Myanmar – once Burma – sits on the cusp of three major regions: India, Southeast Asia, and China. As such, it is a melting pot of ethnic groups, cultural influences, and cuisines. While it has become more famous in recent years for its picturesque temples and sunrise shots, Myanmar has lots to offer – especially for those looking to enjoy a variety of tastes from all those who call the country home.
Anthony Bourdain visited Myanmar to film the series premiere (season 1, episode 1) of Parts Unknown. It was his only on-screen visit, and one that made it into Tom Vitale’s Bourdain biography, In the Weeds: Around the World and Behind the Scenes with Anthony Bourdain, too.
When traveling to Myanmar in 2013, Anthony Bourdain found a country whose culinary offerings make full use of the incredible array of local produce and spices available in this hitherto unknown part of the world. Whilst the climate there today is somewhat different, you can still follow in the footsteps of Anthony Bourdain in Myanmar and discover the same.
Want to watch the episode where Anthony Bourdain visits Myanmar?
The Parts Unknown episode is available on Amazon.
Seit Taing Kya Tea Shop
Beginning first in the capital of Yangon, Bourdain meets with local journalist U Thiha Saw to partake in a morning Burmese tradition – the ever-important cup of tea. Served here black, Indian style, with a thick dollop of condensed milk, Tony also enjoys Mohinga, a national dish consisting of a fish-based soup with rice noodles, fried beans, coriander leaves, and lime, together with an assortment of bean-jam filled pastries and freshly baked Tandoori bread.
Feel Myanmar Restaurant
His stomach suitably primed, Tony next visits the Feel Myanmar Restaurant with author and chef Ma Thanegi. Here, they sample a variety of street food dishes including pigs head salad with kafir lime leaves, long bean salad with sesame and fish oil, pennywort leaf salad, and a salad consisting of Indian-style samosas, all served with a bewildering array of condiments including fresh herbs, fish sauce, chilis, and freshly cut lime.
Min Lan Seafood Restaurant
Here at the Min Lan restaurant, Bourdain experiences the Indian influences in Myanmar’s cuisine, with a tomato-based red curry of locally caught river prawns, served with rice. He is also introduced to the custom of making a puckered lip kissing sound for attracting the attention of the waiting staff, not unlike how jeepney passengers in the Philippines signal for their driver to stop.
Taung Htait Pann Pwint Restaurant
At the colorfully named Taung Htait Pann Pwint Restaurant, Bourdain meets up with his old friend and former owner of Les Halles, Philippe Lajaunie. Here the two catch up and swap stories of their experiences in Myanmar so far, enjoying fried chicken heads and necks over a couple of cold beers.

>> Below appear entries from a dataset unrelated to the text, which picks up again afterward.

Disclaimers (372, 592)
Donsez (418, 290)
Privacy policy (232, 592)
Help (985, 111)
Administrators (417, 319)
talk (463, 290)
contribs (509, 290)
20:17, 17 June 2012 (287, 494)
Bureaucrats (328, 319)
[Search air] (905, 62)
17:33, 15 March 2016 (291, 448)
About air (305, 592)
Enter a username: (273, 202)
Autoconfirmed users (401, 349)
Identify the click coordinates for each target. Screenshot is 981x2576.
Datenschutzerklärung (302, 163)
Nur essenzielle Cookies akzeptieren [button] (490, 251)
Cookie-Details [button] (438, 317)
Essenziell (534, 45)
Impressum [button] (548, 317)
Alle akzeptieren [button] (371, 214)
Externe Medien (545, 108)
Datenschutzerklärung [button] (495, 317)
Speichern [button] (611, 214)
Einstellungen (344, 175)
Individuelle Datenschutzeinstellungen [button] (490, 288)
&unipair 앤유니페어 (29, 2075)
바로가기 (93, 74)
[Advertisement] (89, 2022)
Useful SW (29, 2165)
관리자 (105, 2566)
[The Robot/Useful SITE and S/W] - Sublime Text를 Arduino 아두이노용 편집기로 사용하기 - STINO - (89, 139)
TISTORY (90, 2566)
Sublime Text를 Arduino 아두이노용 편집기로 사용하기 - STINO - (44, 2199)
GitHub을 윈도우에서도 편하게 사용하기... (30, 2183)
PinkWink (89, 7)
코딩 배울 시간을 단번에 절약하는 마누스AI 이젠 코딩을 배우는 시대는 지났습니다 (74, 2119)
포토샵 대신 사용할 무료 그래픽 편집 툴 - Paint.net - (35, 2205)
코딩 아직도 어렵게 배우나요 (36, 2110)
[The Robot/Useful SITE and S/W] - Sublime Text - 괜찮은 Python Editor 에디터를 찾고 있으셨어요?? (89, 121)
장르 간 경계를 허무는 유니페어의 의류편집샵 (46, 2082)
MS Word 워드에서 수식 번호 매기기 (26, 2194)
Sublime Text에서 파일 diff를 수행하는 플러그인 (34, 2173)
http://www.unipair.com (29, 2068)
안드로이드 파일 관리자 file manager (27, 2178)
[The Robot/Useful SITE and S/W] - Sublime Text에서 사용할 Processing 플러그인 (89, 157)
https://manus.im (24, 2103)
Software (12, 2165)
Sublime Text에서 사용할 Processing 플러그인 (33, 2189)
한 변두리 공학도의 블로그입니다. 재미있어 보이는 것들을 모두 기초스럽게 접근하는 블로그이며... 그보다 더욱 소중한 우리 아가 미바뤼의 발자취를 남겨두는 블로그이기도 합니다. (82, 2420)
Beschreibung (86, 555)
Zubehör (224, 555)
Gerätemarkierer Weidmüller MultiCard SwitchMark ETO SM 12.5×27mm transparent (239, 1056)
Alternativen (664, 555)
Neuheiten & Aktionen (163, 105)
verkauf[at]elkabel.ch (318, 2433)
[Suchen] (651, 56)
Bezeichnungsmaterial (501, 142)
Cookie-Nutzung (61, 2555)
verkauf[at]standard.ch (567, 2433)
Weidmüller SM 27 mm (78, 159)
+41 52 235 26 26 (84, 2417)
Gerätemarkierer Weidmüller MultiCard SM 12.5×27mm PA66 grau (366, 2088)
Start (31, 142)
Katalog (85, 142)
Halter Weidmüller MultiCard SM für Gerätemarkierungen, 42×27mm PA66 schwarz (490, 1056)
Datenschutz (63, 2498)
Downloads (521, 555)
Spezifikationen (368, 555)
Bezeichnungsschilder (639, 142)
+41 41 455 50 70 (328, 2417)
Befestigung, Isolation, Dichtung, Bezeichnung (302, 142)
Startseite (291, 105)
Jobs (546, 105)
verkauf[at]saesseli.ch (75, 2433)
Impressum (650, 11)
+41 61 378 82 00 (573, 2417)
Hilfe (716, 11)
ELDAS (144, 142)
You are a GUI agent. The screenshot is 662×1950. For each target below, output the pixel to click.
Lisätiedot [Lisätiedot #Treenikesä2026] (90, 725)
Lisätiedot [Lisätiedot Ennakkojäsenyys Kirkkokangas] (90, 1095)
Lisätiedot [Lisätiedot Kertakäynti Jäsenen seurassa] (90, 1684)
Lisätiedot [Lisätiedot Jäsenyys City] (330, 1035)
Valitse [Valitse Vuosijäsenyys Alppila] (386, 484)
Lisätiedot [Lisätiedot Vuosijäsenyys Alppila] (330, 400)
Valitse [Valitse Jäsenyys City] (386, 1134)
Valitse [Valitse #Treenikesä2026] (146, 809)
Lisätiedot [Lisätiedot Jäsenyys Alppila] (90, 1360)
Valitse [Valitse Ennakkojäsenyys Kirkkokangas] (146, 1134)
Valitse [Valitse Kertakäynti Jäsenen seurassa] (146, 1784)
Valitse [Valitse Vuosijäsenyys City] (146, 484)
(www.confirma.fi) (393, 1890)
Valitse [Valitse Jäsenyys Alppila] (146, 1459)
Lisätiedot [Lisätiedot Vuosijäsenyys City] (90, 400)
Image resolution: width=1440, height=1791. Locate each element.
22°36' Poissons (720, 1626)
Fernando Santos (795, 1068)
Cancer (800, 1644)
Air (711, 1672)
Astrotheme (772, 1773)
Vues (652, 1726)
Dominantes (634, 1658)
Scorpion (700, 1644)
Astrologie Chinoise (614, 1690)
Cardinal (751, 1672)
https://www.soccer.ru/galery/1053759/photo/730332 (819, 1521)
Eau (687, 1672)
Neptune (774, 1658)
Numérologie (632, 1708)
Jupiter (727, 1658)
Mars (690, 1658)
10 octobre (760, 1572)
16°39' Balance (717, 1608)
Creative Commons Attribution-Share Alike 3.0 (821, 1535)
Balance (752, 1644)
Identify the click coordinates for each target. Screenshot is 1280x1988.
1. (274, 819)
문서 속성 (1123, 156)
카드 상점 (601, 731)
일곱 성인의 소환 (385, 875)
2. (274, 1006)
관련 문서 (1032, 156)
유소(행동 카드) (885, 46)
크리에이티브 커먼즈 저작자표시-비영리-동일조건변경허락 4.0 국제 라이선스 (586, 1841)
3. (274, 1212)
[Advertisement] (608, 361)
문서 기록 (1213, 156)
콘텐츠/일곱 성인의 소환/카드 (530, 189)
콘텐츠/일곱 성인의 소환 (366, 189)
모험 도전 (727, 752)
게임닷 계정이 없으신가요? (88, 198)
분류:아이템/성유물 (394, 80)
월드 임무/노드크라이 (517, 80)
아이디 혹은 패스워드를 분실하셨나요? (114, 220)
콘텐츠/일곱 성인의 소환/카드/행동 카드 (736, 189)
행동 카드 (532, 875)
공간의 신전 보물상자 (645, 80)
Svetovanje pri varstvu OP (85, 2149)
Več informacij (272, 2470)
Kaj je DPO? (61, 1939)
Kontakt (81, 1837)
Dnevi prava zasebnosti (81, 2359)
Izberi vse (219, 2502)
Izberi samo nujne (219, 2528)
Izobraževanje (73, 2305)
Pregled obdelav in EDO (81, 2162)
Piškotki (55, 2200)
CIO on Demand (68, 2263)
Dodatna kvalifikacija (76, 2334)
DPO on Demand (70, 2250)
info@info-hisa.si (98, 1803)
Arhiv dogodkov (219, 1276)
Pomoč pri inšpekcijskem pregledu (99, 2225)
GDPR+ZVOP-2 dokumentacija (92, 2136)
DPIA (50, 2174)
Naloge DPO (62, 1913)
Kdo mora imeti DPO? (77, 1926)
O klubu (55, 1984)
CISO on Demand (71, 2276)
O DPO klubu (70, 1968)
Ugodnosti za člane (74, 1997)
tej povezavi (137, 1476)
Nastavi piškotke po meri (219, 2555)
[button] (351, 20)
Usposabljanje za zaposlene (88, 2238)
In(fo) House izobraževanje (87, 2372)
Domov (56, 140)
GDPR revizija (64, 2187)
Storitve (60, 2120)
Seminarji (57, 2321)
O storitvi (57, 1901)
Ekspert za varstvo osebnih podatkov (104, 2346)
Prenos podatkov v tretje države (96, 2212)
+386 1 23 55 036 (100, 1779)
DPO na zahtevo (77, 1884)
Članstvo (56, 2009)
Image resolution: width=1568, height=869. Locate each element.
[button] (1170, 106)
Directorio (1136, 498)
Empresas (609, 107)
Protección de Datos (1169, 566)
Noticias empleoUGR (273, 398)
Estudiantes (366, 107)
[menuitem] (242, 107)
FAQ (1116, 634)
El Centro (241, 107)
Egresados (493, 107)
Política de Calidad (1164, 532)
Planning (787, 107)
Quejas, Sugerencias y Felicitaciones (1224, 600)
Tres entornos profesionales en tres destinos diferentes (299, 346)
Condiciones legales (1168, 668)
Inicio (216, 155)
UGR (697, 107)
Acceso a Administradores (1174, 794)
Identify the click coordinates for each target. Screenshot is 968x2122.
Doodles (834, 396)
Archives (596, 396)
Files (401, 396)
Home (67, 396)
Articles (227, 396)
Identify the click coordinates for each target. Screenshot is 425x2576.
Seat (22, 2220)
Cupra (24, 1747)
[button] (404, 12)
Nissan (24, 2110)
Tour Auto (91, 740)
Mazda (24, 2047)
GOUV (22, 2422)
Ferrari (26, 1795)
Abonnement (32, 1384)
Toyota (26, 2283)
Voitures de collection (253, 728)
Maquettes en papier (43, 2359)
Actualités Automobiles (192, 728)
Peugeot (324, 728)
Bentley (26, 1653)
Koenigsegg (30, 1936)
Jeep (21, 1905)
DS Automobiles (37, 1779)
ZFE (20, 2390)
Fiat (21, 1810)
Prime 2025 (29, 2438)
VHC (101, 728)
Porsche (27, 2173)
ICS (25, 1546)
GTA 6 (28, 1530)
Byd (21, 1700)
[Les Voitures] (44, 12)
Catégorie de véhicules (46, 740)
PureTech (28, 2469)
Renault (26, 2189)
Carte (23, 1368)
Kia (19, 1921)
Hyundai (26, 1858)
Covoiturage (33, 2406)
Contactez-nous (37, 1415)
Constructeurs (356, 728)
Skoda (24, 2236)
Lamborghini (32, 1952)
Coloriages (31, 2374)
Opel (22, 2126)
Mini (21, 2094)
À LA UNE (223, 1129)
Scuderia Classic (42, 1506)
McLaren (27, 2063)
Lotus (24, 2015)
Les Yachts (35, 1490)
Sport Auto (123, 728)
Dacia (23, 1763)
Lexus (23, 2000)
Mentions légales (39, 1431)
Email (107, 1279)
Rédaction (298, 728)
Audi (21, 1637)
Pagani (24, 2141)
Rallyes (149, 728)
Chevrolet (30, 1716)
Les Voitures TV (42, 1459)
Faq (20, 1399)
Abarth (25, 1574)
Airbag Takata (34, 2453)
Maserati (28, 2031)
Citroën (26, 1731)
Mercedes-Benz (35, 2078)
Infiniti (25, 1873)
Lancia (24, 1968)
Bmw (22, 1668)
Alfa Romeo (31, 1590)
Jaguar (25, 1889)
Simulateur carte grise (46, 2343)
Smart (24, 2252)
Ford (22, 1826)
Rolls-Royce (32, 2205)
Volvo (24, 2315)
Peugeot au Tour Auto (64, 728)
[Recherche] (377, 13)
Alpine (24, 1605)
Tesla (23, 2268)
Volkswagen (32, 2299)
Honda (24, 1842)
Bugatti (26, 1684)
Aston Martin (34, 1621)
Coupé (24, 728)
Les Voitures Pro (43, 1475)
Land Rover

The pair continue into the night, experiencing the hecticness of a Full Moon party, as they chow down on battered quails eggs and deep-fried local birds of an unidentified yet delicious local species.
Morning Star Tea House
As another morning begins in Myanmar, so too does the ritual of tea begin with it. This time, Tony visits the Morning Star Tea House, where alongside the ubiquitous brew, he also orders Lahpet Thoke, a salad of fermented tea leaves, cabbage, tomatoes, and toasted peanuts, seasoned with lime and fish sauce.
Kaung Myat Restaurant
That evening, along the raucous 19th Street, Bourdain meets with local indie rockers Side Effect, and samples grilled tofu and BBQ pork tail in true street food fashion washed down with considerable amounts of ice-cold beer.
Unknown Trackside Vendor
As Tony and Philippe enjoy the 19hr journey on the night express to Bagan, they sample potato samosas and deep-fried fish from a trackside vendor, enjoying the simple eating methodology of such a snack as the train bounces its way north.
Sarabha Restaurant (Bagan)
Upon arrival in Bagan, Bourdain is treated to his last and favorite meal of the trip. A slow-simmered chicken curry, served with a side of sour soup made from roselle leaves, together with an assortment of condiments including freshly ground chilies and pickled beansprouts, in what Bourdain calls the “best restaurant in the country so far” – and a suitable finale to his travels in Myanmar.